Dani has appeared in dozens in magazines around the world, most notably for Maxim who hailed her as "¡La cosplayer más popular en la web!" ("The most popular cosplayer on the web!")
In 2008 she published a video DVD titled DNA of Angel, Soul of Devil, celebrating 10 years of her career. It includes a documentary on her story, directed and produced by her longtime photographer and partner, Paolo Cellammare. By his own admission, Cellammare's career as an international cosplay photographer has started and flourished thanks to a long-standing partnership with Dani.

In 2011, Francesca Dani was featured in an Italian-language book by Francesca Mazzuccato, as an example of a person who has chosen strip-tease as a way to express creativity.

Among others, Dani has participated in Cosplay fairs and events in Italy, Japan, Mexico, Chile, Colombia and Brazil, where she was asked to stage a performance to present a new manga called Death Note. Francesca has personally produced dozens of costumes during her long cosplay career, taking pride in the fact that all her costumes have been made solely by her.

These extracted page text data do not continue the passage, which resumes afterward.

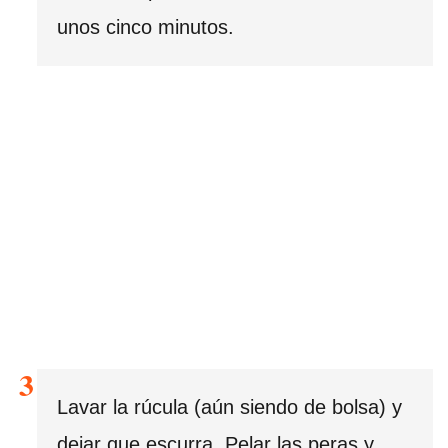
unos cinco minutos.
Lavar la rúcula (aún siendo de bolsa) y
dejar que escurra. Pelar las peras y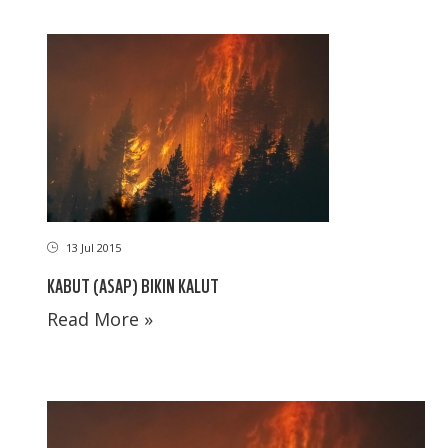
13 Jul 2015
KABUT (ASAP) BIKIN KALUT
Read More »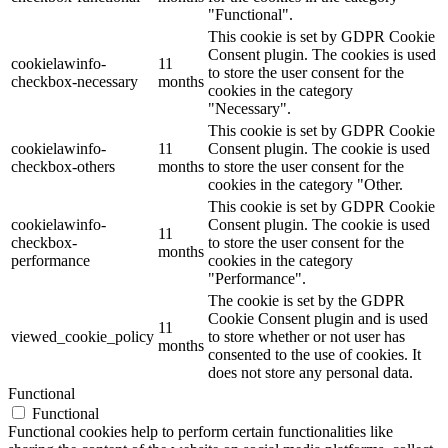
"Functional".
This cookie is set by GDPR Cookie
Consent plugin. The cookies is used
cookielawinfo-
11
to store the user consent for the
checkbox-necessary
months
cookies in the category
"Necessary".
This cookie is set by GDPR Cookie
cookielawinfo-
11
Consent plugin. The cookie is used
checkbox-others
months
to store the user consent for the
cookies in the category "Other.
This cookie is set by GDPR Cookie
cookielawinfo-
Consent plugin. The cookie is used
11
checkbox-
to store the user consent for the
months
performance
cookies in the category
"Performance".
The cookie is set by the GDPR
Cookie Consent plugin and is used
11
viewed_cookie_policy
to store whether or not user has
months
consented to the use of cookies. It
does not store any personal data.
Functional
Functional
Functional cookies help to perform certain functionalities like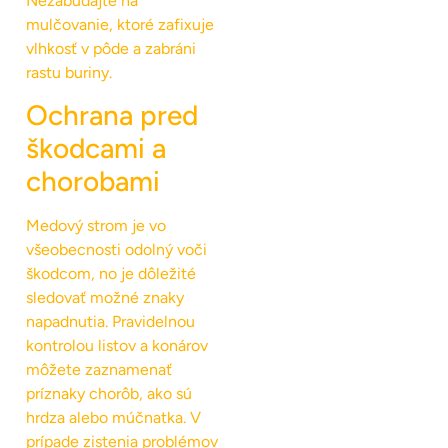
Nezabúdajte na
mulčovanie, ktoré zafixuje
vlhkosť v pôde a zabráni
rastu buriny.
Ochrana pred
škodcami a
chorobami
Medový strom je vo
všeobecnosti odolný voči
škodcom, no je dôležité
sledovať možné znaky
napadnutia. Pravidelnou
kontrolou listov a konárov
môžete zaznamenať
príznaky chorôb, ako sú
hrdza alebo múčnatka. V
prípade zistenia problémov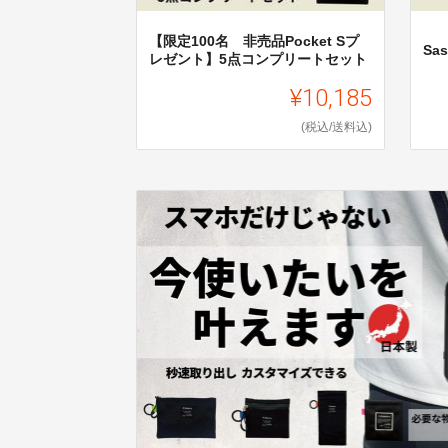
【限定100名 非売品Pocket Sプ
Sas
レゼント】5点コンプリートセット
¥10,185
(税込/送料込)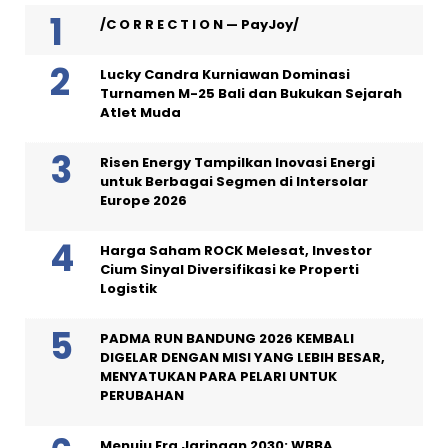
/C O R R E C T I O N — PayJoy/
Lucky Candra Kurniawan Dominasi
Turnamen M-25 Bali dan Bukukan Sejarah
Atlet Muda
Risen Energy Tampilkan Inovasi Energi
untuk Berbagai Segmen di Intersolar
Europe 2026
Harga Saham ROCK Melesat, Investor
Cium Sinyal Diversifikasi ke Properti
Logistik
PADMA RUN BANDUNG 2026 KEMBALI
DIGELAR DENGAN MISI YANG LEBIH BESAR,
MENYATUKAN PARA PELARI UNTUK
PERUBAHAN
Menuju Era Jaringan 2030: WBBA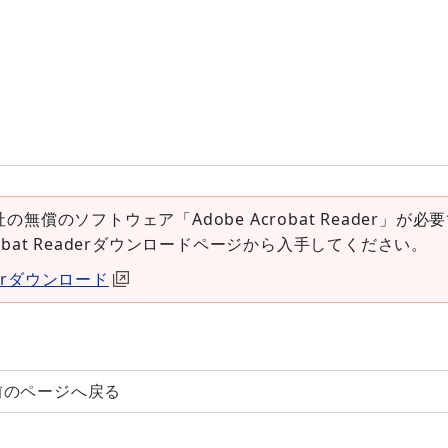
社の無償のソフトウェア「Adobe Acrobat Reader」が必
robat Readerダウンロードページから入手してください。
aderダウンロード
前のページへ戻る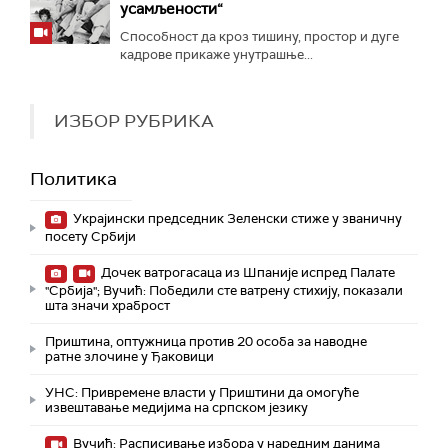
усамљености“
Способност да кроз тишину, простор и дуге
кадрове прикаже унутрашње...
ИЗБОР РУБРИКА
Политика
Украјински председник Зеленски стиже у званичну
посету Србији
Дочек ватрогасаца из Шпаније испред Палате
"Србија"; Вучић: Победили сте ватрену стихију, показали
шта значи храброст
Приштина, оптужница против 20 особа за наводне
ратне злочине у Ђаковици
УНС: Привремене власти у Приштини да омогуће
извештавање медијима на српском језику
Вучић: Расписивање избора у наредним данима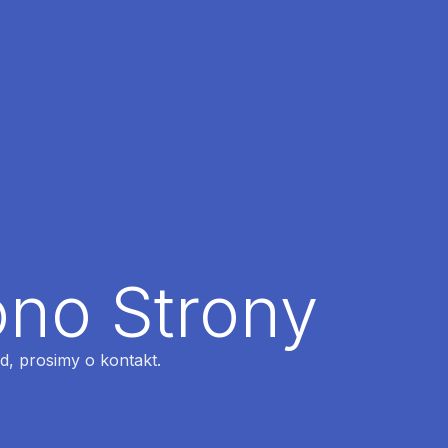
ono Strony
ąd, prosimy o kontakt.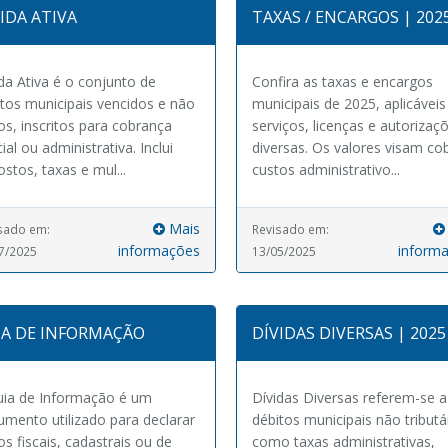
IDA ATIVA
TAXAS / ENCARGOS | 202
da Ativa é o conjunto de
Confira as taxas e encargos
tos municipais vencidos e não
municipais de 2025, aplicáveis
s, inscritos para cobrança
serviços, licenças e autorizaç
cial ou administrativa. Inclui
diversas. Os valores visam cob
stos, taxas e mul...
custos administrativo...
Mais
sado em:
Revisado em:
informações
inform
7/2025
13/05/2025
IA DE INFORMAÇÃO
DÍVIDAS DIVERSAS | 2025
uia de Informação é um
Dívidas Diversas referem-se a
mento utilizado para declarar
débitos municipais não tributá
s fiscais, cadastrais ou de
como taxas administrativas,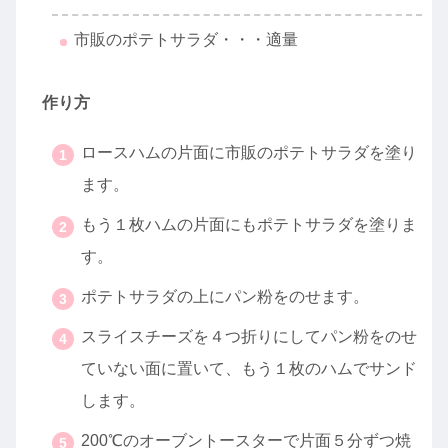
市販のポテトサラダ・・・適量
作り方
ロースハムの片面に市販のポテトサラダを塗り
ます。
もう１枚ハムの片面にもポテトサラダを塗りま
す。
ポテトサラダの上にパン粉をのせます。
スライスチーズを４つ折りにしてパン粉をのせ
ていない面に置いて、もう１枚のハムでサンド
します。
200℃のオーブントースターで片面５分ずつ焼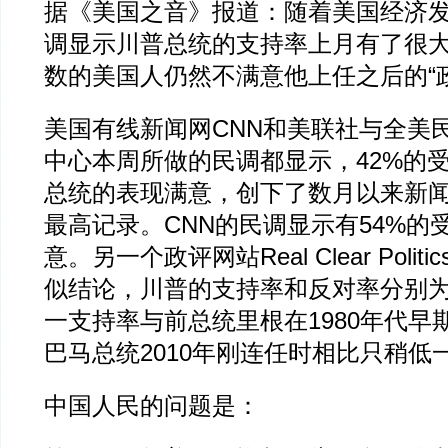
据《美国之音》报道：随着美国经济
调显示川普总统的支持率上月有了很
数的美国人仍然不满意他上任之后的“
美国有线新闻网CNN和美联社与全美
中心本周所做的民调都显示，42%的
总统的表现满意，创下了数月以来新
最高记录。CNN的民调显示有54%的
意。另一个政评网站Real Clear Poli
似结论，川普的支持率和反对率分别为4
一支持率与前总统里根在1980年代早
巴马总统2010年刚连任时相比只稍低
中国人民的问题是：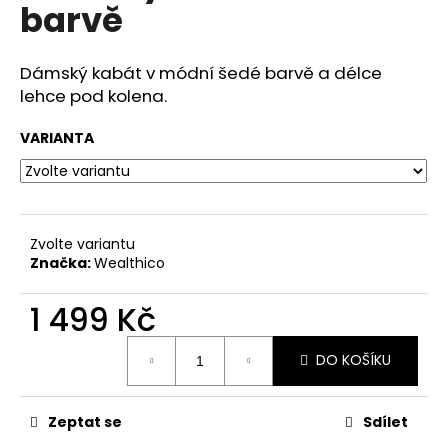
č
barvě
u
j
e
Dámský kabát v módní šedé barvě a délce
m
lehce pod kolena.
e
VARIANTA
Zvolte variantu
Značka:
Wealthico
1 499 Kč
Měrná
DO KOŠÍKU
cena:
Zeptat se
Sdílet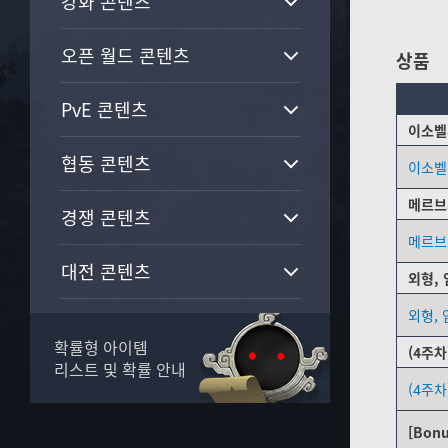
강화 콘텐츠
오픈 월드 콘텐츠
상품
PvE 콘텐츠
이소벨
협동 콘텐츠
이소벨
메르브
경쟁 콘텐츠
메르브
대전 콘텐츠
외형, 
외형, 
가문 콘텐츠
확률형 아이템
(4주차
리스트 및 확률 안내
생활 콘텐츠
(4주차
길드 콘텐츠
[Bonu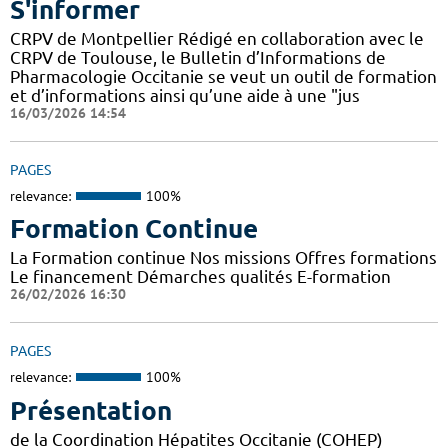
S'informer
CRPV de Montpellier Rédigé en collaboration avec le
CRPV de Toulouse, le Bulletin d’Informations de
Pharmacologie Occitanie se veut un outil de formation
et d’informations ainsi qu’une aide à une "jus
16/03/2026 14:54
PAGES
relevance:
100%
Formation Continue
La Formation continue Nos missions Offres formations
Le financement Démarches qualités E-formation
26/02/2026 16:30
PAGES
relevance:
100%
Présentation
de la Coordination Hépatites Occitanie (COHEP)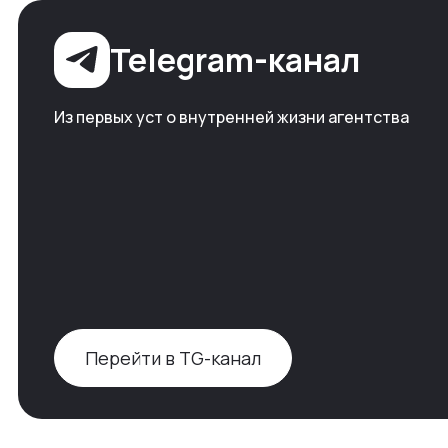
Telegram-канал
Из первых уст о внутренней жизни агентства
Перейти в TG-канал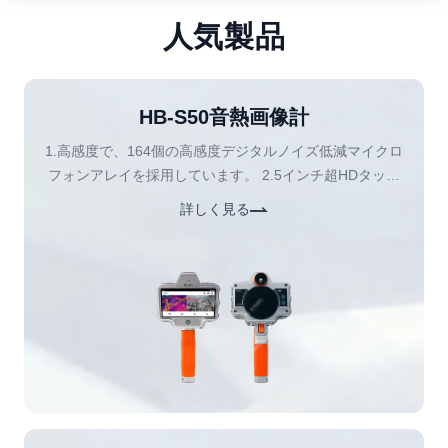
人気製品
HB-S50音熱画像計
1.高感度で、164個の高感度デジタルノイズ低減マイクロ
フォンアレイを採用しています。 2.5インチ超HDタッチ
スクリーンで、音画像と熱画像を同時に表示できます。
詳しく見る
3.局所放電検出、ガス漏れ検出、赤外線熱画像測定をサ
ポートしています。 4.0kHZ～100kHzの調整可能な周波
数で、局所放電のコア周波数帯域をカバーしています。
5.0.3m～150mの超遠距離位置決め距離で、遠距離でのラ
イン巡視に適しています。 6.PRPD図を備えています。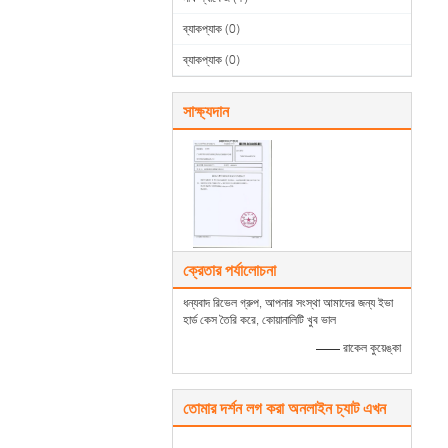
ব্যাকপ্যাক
(0)
ব্যাকপ্যাক
(0)
সাক্ষ্যদান
ক্রেতার পর্যালোচনা
ধন্যবাদ রিভেল গ্রুপ, আপনার সংস্থা আমাদের জন্য ইভা
হার্ড কেস তৈরি করে, কোয়ানালিটি খুব ভাল
—— রাকেল কুয়েঙ্কা
তোমার দর্শন লগ করা অনলাইন চ্যাট এখন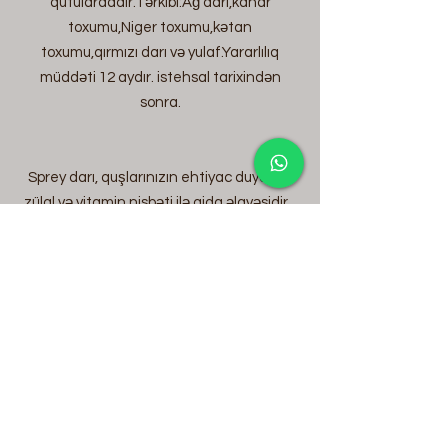
qutulardadır.Tərkibi:Ağ darı,kanar
toxumu,Niger toxumu,kətan
toxumu,qırmızı darı və yulaf.Yararlılıq
müddəti 12 aydır. istehsal tarixindən
sonra.
Sprey darı, quşlarınızın ehtiyac duyduğu
zülal və vitamin nisbəti ilə qida əlavəsidir.
Xəstə və zəif qidalanan quşlara verilir.
Körpə budgerigarlar yemi necə
parçalamağı da öyrənə bilərlər.
Paketdə 6 ədəd var.
İstifadə müddəti istehsal tarixindən 1 ildir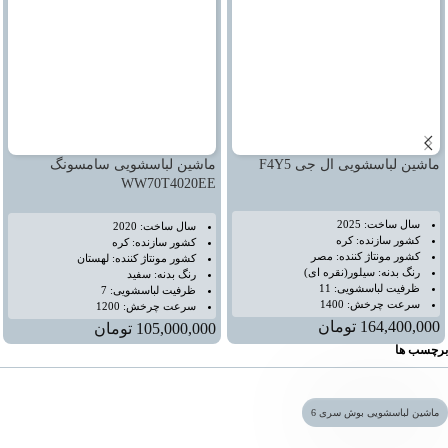
ماشین لباسشویی ال جی F4Y5
ماشین لباسشویی سامسونگ
WW70T4020EE
سال ساخت: 2025
سال ساخت: 2020
کشور سازنده: کره
کشور سازنده: کره
کشور مونتاژ کننده: مصر
کشور مونتاژ کننده: لهستان
رنگ بدنه: سیلور(نقره ای)
رنگ بدنه: سفید
ظرفیت لباسشویی: 11
ظرفیت لباسشویی: 7
سرعت‌ چرخش: 1400
سرعت‌ چرخش: 1200
164,400,000
تومان
105,000,000
تومان
برچسب ها
ماشین لباسشویی بوش سری 6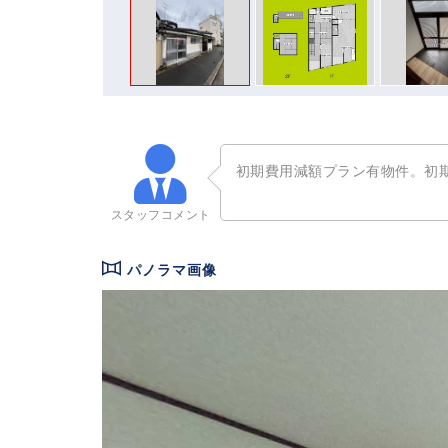
初期費用減額プラン有物件。初
スタッフ
コメント
パノラマ画像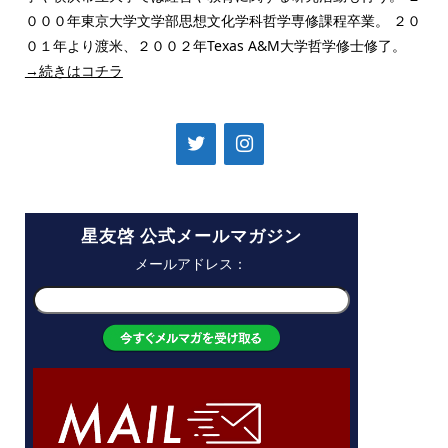
０００年東京大学文学部思想文化学科哲学専修課程卒業。 ２０
０１年より渡米、２００２年Texas A&M大学哲学修士修了。
→続きはコチラ
星友啓 公式メールマガジン
メールアドレス：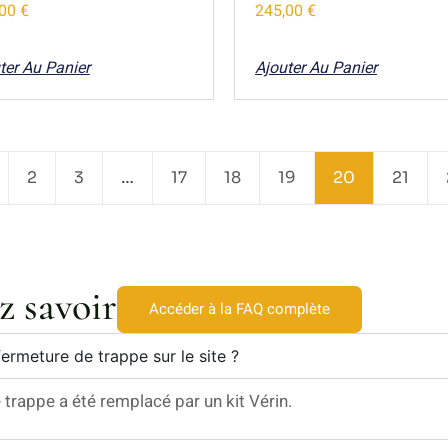
,00
€
245,00
€
ter Au Panier
Ajouter Au Panier
2
3
…
17
18
19
20
21
z savoir
Accéder à la FAQ complète
ermeture de trappe sur le site ?
rappe a été remplacé par un kit Vérin.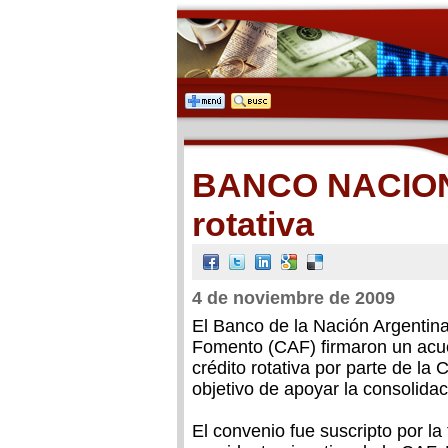
BANCO NACION:
rotativa
4 de noviembre de 2009
El Banco de la Nación Argentin
Fomento (CAF) firmaron un acue
crédito rotativa por parte de la
objetivo de apoyar la consolidaci
El convenio fue suscripto por la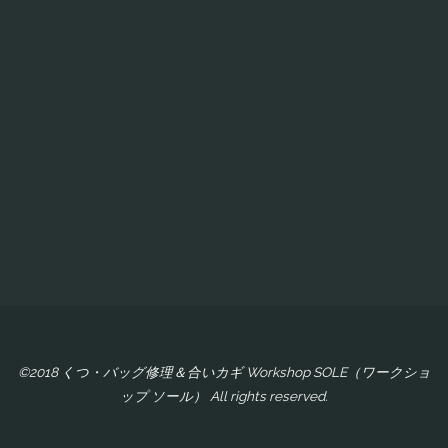
©2018 くつ・バッグ修理＆合いカギ Workshop SOLE（ワークショ
ップ ソール） All rights reserved.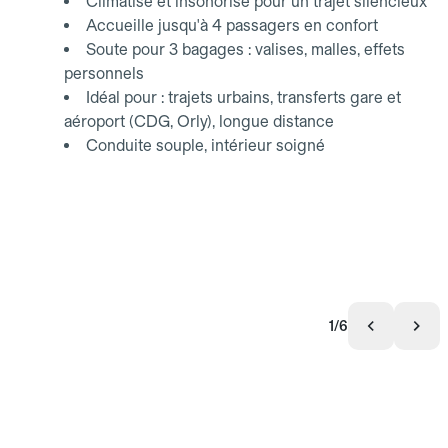
Climatisé et insonorisé pour un trajet silencieux
Accueille jusqu'à 4 passagers en confort
Soute pour 3 bagages : valises, malles, effets
personnels
Idéal pour : trajets urbains, transferts gare et
aéroport (CDG, Orly), longue distance
Conduite souple, intérieur soigné
1/6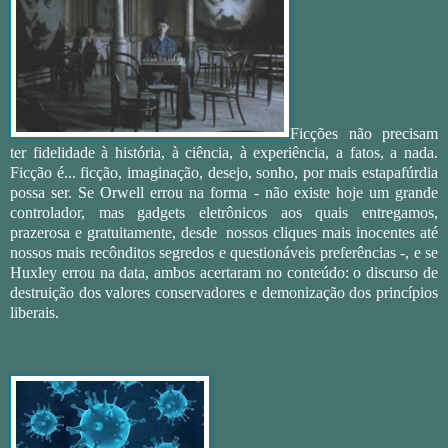
Ficções não precisam
ter fidelidade à história, à ciência, à experiência, a fatos, a nada.
Ficção é... ficção, imaginação, desejo, sonho, por mais estapafúrdia
possa ser. Se Orwell errou na forma - não existe hoje um grande
controlador, mas gadgets eletrônicos aos quais entregamos,
prazerosa e gratuitamente, desde nossos cliques mais inocentes até
nossos mais recônditos segredos e questionáveis preferências -, e se
Huxley errou na data, ambos acertaram no conteúdo: o discurso de
destruição dos valores conservadores e demonização dos princípios
liberais.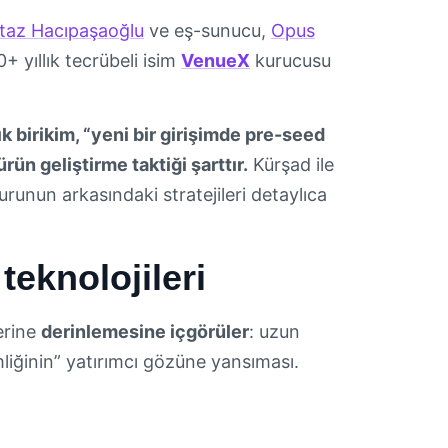
az Hacıpaşaoğlu
ve eş-sunucu,
Opus
+ yıllık tecrübeli isim
VenueX
kurucusu
k birikim, “yeni bir girişimde pre-seed
n geliştirme taktiği şarttır.
Kürşad ile
unun arkasındaki stratejileri detaylıca
teknolojileri
erine
derinlemesine içgörüler
: uzun
liğinin” yatırımcı gözüne yansıması.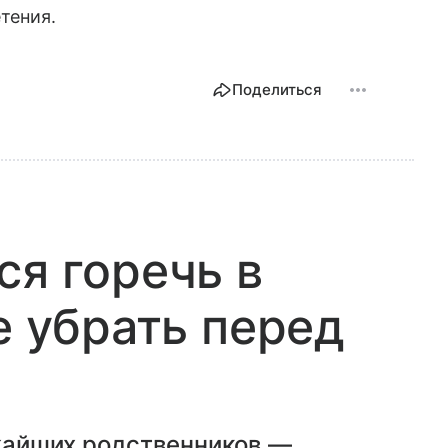
тения.
Поделиться
ся горечь в
е убрать перед
ижайших родственников —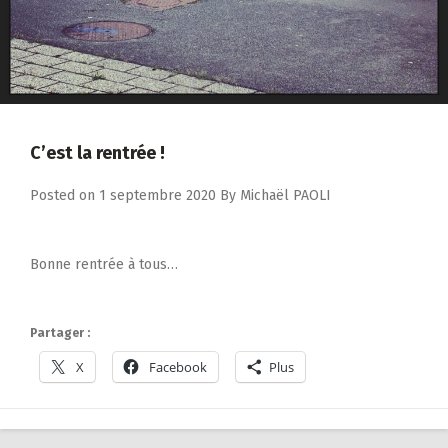
C’est la rentrée !
Posted on
1 septembre 2020
By
Michaël PAOLI
Bonne rentrée à tous…
Partager :
X
Facebook
Plus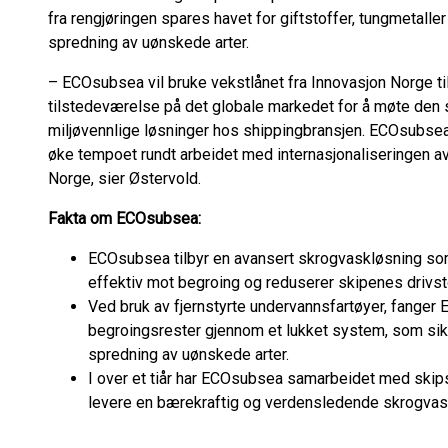
fra rengjøringen spares havet for giftstoffer, tungmetall
spredning av uønskede arter.
– ECOsubsea vil bruke vekstlånet fra Innovasjon Norge ti
tilstedeværelse på det globale markedet for å møte den 
miljøvennlige løsninger hos shippingbransjen. ECOsubsea 
øke tempoet rundt arbeidet med internasjonaliseringen a
Norge, sier Østervold.
Fakta om ECOsubsea:
ECOsubsea tilbyr en avansert skrogvaskløsning so
effektiv mot begroing og reduserer skipenes drivst
Ved bruk av fjernstyrte undervannsfartøyer, fanger
begroingsrester gjennom et lukket system, som sikr
spredning av uønskede arter.
I over et tiår har ECOsubsea samarbeidet med skips
levere en bærekraftig og verdensledende skrogvas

==Jewellery design and retirement from modeling==
In 2010 Dani began designing her own brand of gothic-inspired jewellery, launching under the brand name of My Bones. She launched a specific website for this product line, which was online under the francescadanistore.com URL until 2015.

The last public cosplay event that Francesca has been seen at is Novegro Comics, Italy, in February 2010, where she acted as an honorary jury member. There she portrayed famous videogame character Princess Zelda. Following that and a few other photosets that she published on her website, Dani suddenly retired from cosplay and modelling, and ceased appearing in public events such as fairs and contests. Her website was left online with the existing content. However, no new content had been added until it was replaced by her new photography site in 2015.

== Travel photography career ==
In 2015 Dani took up photography, focusing initially on nocturnal landscapes shot in the surrounding of her hometown Florence. During a trip to Northern Norway in late 2015, she took her first photography of the Northern lights, a theme she continues to develop still today. She claims that her pictures have a recurring theme, with small human shapes lost in large, empty spaces. According to Dani, this enhances the insignificant role that human beings play, when compared to the immense power of nature.

In 2017 she joined LappOne, a Swedish tour operator, where she currently performs various duties such as photographic tour leader, marketing, IT and web site development.

Her photography works have exhibited in Rome, London, Paris and New York. One of her photographic projects, Ghosts of Chernobyl, is aimed to raise awareness among future generations of the consequences of the Chernobyl disaster, which, in Dani's words "has killed not only people, but also families, history and human dignity". She regularly arranges guided tours to the Chernobyl exclusion zone and Pripyat in Ukraine, organized through an Italian travel agent.

Other than her website, Dani makes widespread use of social networks to display her work.